C’est le sabbat, et la scène se passe à la synagogue. Jésus y enseigne et il délivre un possédé d’un esprit impur.
Dans les deux cas, son originalité est soulignée : il parle avec autorité, proposant un message “personnel”, et non pas en interprétant textes et commentaires, comme le faisaient les scribes. Il agit avec une semblable autorité en commandant formellement à l’esprit malin de sortir du possédé.
Originalité, Nouveauté, (car cela surprend beaucoup, mais se manifeste dans cette autorité), Autorité et Efficacité, donc, Popularité : tels sont les maîtres mots qui caractérisent les débuts de la vie publique de Jésus.
3. Decouvertes
Au verset 21 : Il n’était pas nécessaire d’avoir un “mandat” officiel de Rabbi pour enseigner dans une synagogue, à l’époque de Jésus : lors d’un service, le jour du sabbat, à la synagogue, après les prières, les lectures bibliques, tout homme, considéré comme suffisamment formé ou compétent, pouvait se trouver invité à prendre la parole.
A noter que Capharnaüm se trouve sur la rive Nord Ouest de la Mer de Galilée: cette ville est le centre “opérationnel” du ministère de Jésus en Galilée.
Au verset 23 : L’homme que Jésus guérit est possédé par une force du Mauvais. Les exorcismes de Jésus sont présentés comme autant de victoires dans sa lutte contre Satan.

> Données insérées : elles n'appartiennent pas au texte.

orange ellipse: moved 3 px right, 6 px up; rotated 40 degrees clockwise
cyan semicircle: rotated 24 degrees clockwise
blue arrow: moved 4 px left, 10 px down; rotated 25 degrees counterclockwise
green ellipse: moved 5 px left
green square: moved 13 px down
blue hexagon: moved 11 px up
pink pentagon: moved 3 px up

Au verset 24 : Le démon, qui s’exprime à travers les paroles du possédé, reconnaît l’identité de Jésus, et l’instauration par lui du Règne de Dieu, qui va détruire le pouvoir des forces du Mal.

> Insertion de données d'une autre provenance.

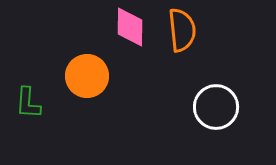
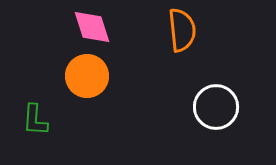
pink diamond: moved 38 px left; rotated 18 degrees counterclockwise
green L-shape: moved 7 px right, 17 px down
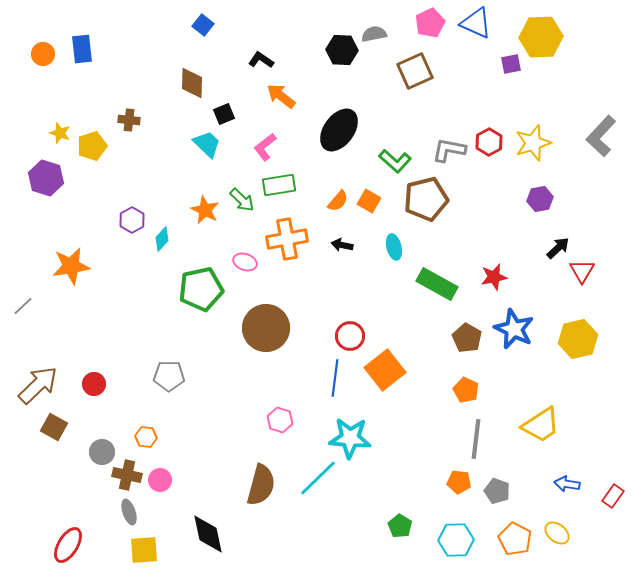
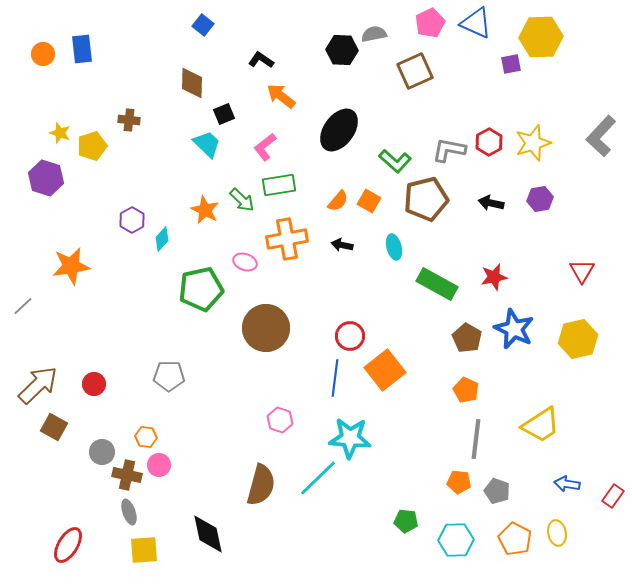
black arrow at (558, 248): moved 67 px left, 45 px up; rotated 125 degrees counterclockwise
pink circle at (160, 480): moved 1 px left, 15 px up
green pentagon at (400, 526): moved 6 px right, 5 px up; rotated 25 degrees counterclockwise
yellow ellipse at (557, 533): rotated 40 degrees clockwise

Au verset 25 : Que Jésus délivre ainsi le possédé et le “guérisse” par sa seule parole renforce encore l’autorité de son enseignement : il est manifestation d’une Parole qui, à la fois, instruit et agit efficacement.
4. Prolongement
Jésus se manifeste comme Parole qui instruit et Miséricorde qui agit pour le bien de tous ceux qu’il rencontre. Il est complètement identifié à sa mission. Il va droit au but, sans le moindre détour.

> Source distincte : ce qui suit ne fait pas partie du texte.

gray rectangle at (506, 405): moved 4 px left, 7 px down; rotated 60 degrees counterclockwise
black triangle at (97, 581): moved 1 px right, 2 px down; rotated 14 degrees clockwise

Ce comportement de Jésus est repris aussitôt par ses 4 premiers disciples, qui l’ont immédiatement suivi, en quittant tout, dès qu’il les a appelés (1, 16 - 20), ainsi que par Paul, selon le témoignage qu’il nous donne de son appel par Jésus, en Galates, 1, 15 - 17 :
15 Mais quand Celui qui dès le sein maternel m’a mis à part et appelé par sa grâce daigna
16 révéler en moi son Fils pour que je l’annonce parmi les païens, aussitôt, sans consulter la chair et le sang,
{;a 1:17- sans monter à Jérusalem trouver les apôtres mes prédécesseurs, je m’en allai en Arabie, puis je revins encore à Damas.
Notre vie, à la suite de Jésus, en qualité de disciples, notre souhait d’obéir, comme lui, à la volonté de Père : sont-ce là nos “premières” priorités ? Cherchons-nous Dieu, d’abord, et sans ” détour” ?
Prière
*Seigneur Jésus, tu as décrit ainsi tes adversaires Pharisiens : “ils disent et ne font pas”, et tu as précisé, en ce qui nous concerne, que ce n’est pas celui qui dit “Seigneur, Seigneur”, mais celui qui fait la volonté du Père; qui entrera dans le royaume des cieux : que ma Parole, garantie par la présence en moi de ton Esprit Saint, se traduise toujours en actes qui la confirment et en montrent la portée réelle, de façon à ce que je vive en vérité le commandement que tu nous as laissé, comme signe unique que nous sommes tes disciples : “aimez-vous les uns les autres comme je vous ai aimés”. AMEN.